Single by Plumb

from the album Blink
- Released: 2007
- Recorded: 2006
- Genre: Adult Alternative, contemporary Christian music
- Length: 4:03 (Album Version)
- Label: Curb
- Songwriter(s): Bose, Bronleewe, Lee
- Producer(s): Jeremy Bose

Plumb singles chronology
| "Real Life Fairytale" (2006) | "In My Arms" (2007) | "Hang On" (2009) |

= In My Arms (Plumb song) =

"In My Arms" is the lead single from Plumb's lullaby album Blink. "In My Arms" was remixed by Kaskade, Scotty K, Bronleewe & Bose, Gomi, and Bimbo Jones and hit the No. 1 spot on the Billboard Hot Dance Club Songs. The song was the 19th most played song on Christian Hit Radio stations in the U.S. in 2007 according to R&R magazine. It was also on the top of the Billboard Hot Dance Airplay chart and is the first song to appear on both charts. The single was released digitally.
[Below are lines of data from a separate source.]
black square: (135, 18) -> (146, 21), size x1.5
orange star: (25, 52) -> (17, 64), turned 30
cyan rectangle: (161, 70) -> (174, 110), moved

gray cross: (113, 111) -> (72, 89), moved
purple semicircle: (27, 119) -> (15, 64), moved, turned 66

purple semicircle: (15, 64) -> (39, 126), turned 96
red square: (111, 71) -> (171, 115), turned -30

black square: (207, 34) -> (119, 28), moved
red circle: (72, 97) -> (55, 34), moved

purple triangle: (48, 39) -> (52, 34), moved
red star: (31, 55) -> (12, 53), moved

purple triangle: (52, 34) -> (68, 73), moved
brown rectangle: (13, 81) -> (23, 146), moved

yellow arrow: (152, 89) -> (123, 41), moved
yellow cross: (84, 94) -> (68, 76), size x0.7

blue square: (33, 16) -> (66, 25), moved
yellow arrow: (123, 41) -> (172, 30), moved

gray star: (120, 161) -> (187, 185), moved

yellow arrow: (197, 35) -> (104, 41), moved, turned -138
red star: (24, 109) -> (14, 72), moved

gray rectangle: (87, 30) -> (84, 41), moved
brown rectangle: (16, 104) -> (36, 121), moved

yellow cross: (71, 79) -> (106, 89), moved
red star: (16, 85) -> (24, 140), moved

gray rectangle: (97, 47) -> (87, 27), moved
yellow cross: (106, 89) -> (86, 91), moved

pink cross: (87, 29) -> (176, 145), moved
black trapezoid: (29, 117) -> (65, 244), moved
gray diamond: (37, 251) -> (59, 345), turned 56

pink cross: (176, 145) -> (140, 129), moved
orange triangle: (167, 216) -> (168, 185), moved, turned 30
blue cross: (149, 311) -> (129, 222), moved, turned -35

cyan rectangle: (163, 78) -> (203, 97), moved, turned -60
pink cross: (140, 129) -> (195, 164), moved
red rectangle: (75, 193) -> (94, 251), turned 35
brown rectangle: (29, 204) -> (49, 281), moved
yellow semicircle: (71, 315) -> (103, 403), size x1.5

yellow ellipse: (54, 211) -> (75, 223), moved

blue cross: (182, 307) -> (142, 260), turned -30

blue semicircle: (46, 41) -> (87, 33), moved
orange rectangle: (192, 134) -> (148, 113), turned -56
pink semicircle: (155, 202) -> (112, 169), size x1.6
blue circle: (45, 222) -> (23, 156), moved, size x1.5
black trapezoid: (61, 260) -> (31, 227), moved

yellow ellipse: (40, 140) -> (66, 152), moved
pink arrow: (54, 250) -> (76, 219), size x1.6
The song was also used on the CW's One Tree Hill.

==Track listing==
- Digital Single
1. "In My Arms" - 4:03

- Remix Single
2. "In My Arms" (Bronleewe & Bose Radio Edit) - 4:02
3. "In My Arms" (Bimbo Jones Radio Edit) - 3:43
4. "In My Arms" (Scotty K Radio Edit) - 4:46
5. "In My Arms" (Gomi Radio Edit) - 4:48
6. "In My Arms" (Bronleewe & Bose Extended Mix) - 7:36
7. "In My Arms" (Bimbo Jones Extended Mix) - 7:36
8. "In My Arms" (Scotty K Extended Klub Mix) - 9:15
9. "In My Arms" (Gomi Extended Mix) - 8:31

- Kaskade Mixes
10. "In My Arms" (Kaskade Extended Mix) - 7:07
11. "In My Arms" (Kaskade Radio Edit) - 3:40

==Chart performance==

===Weekly charts===

| Chart (2007) | Peak position |
|---|---|
| U.S. Billboard Hot Christian Songs | 24 |
| U.S. Billboard Hot Dance Club Play | 3 |
| U.S. Billboard Hot Dance Airplay | 1 |
| U.S. Billboard Hot Adult Contemporary Tracks | 10 |
| Global Dance Tracks | 23 |

===Year-end charts===

| Chart (2008) | Position |
|---|---|
| US Adult Contemporary (Billboard) | 20 |

== Certifications ==

| Region | Certification | Certified units/sales |
| United States (RIAA) | Gold | 500,000^{‡} |
^{‡} Sales+streaming figures based on certification alone.